CIUDAD DE MÉXICO, México, nov. 12, 2006.- A 18 días de que concluya su mandato, el Presidente Vicente Fox hizo una serie de reflexiones sobre su sexenio. A través de la Agencia Mexicana de Noticias, Notimex, el primer mandatario aseguró que los mexicanos completamos con éxito el camino de la transición democrática, y que ahora estamos en ruta hacia la construcción de una democracia moderna y plena.
Señaló que a partir de su experiencia, la democracia mexicana requiere de un debate de fondo que no se quede estacionado en las descalificaciones, sino que impulse una discusión propositiva y constructiva, que contribuya al acercamiento de posiciones y promueva la tolerancia y el entendimiento.
El Ejecutivo manifiesta que ejerció la Presidencia de la República conforme a los principios del humanismo, de la democracia y de la ética política ya que siempre habló y actuó con la verdad.
Aunque después de décadas de un presidencialismo exacerbado, aclaró, hubo quienes no comprendieron o no aceptaron el cambio fundamental que significó comenzar a crear un país de ciudadanos.
"En mi condición de demócrata, dice, actué correctamente". También reconoció errores e insuficiencias en su gobierno, sin embargo, agregó, a nadie beneficia que se nieguen los avances.
Sostuvo que en su quehacer como servidor público ejerció la autoridad convencido de la necesidad de garantizar la división de poderes y de equilibrio.
Y recordó que mientras en el pasado legisladores y magistrados sufrieron los embates del poder presidencial, durante su gobierno se dio un respeto a sus atribuciones, cambio que fue visto por algunos como debilidad, “ya que añoraban los manotazos sobre la mesa y que en la Presidencia se decidiera lo que correspondía a las Cámaras o la Corte”.
Mientras que otros, dice, intentaron limitar en exceso sus atribuciones.
Fox dijo que aún debe darse un largo aprendizaje democrático para entender que fortalecer a un Poder no significa avasallar al otro.
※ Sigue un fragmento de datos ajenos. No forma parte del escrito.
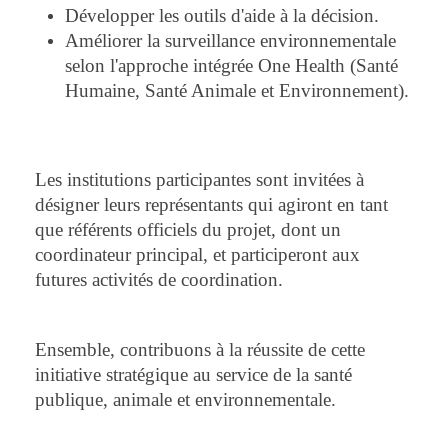
Développer les outils d'aide à la décision.
Améliorer la surveillance environnementale
selon l'approche intégrée One Health (Santé
Humaine, Santé Animale et Environnement).
Les institutions participantes sont invitées à
désigner leurs représentants qui agiront en tant
que référents officiels du projet, dont un
coordinateur principal, et participeront aux
futures activités de coordination.
Ensemble, contribuons à la réussite de cette
initiative stratégique au service de la santé
publique, animale et environnementale.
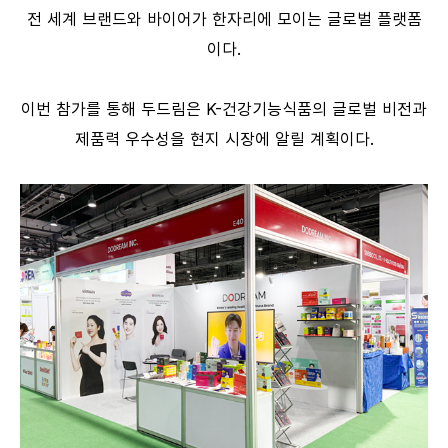
전 세계 브랜드와 바이어가 한자리에 모이는 글로벌 플랫폼
이다.
이번 참가를 통해 두드림은 K-건강기능식품의 글로벌 비전과
제품력 우수성을 현지 시장에 알릴 계획이다.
El mandatario afirmó que siempre fue partidario de abrir espacios a la libre manifestación de las ideas, que ni la mordaza ni la censura van con él, y que "por convicción democrática" siempre fue respetuoso de quienes lo criticaron y pensaron distinto.
Vicente Fox sostuvo que “hoy México es mejor que ayer, que la democracia ha valido la pena”.
El mandatario recomendó adecuar el orden jurídico y el sistema de impartición de justicia, para ajustarlos a las nuevas condiciones de la democracia.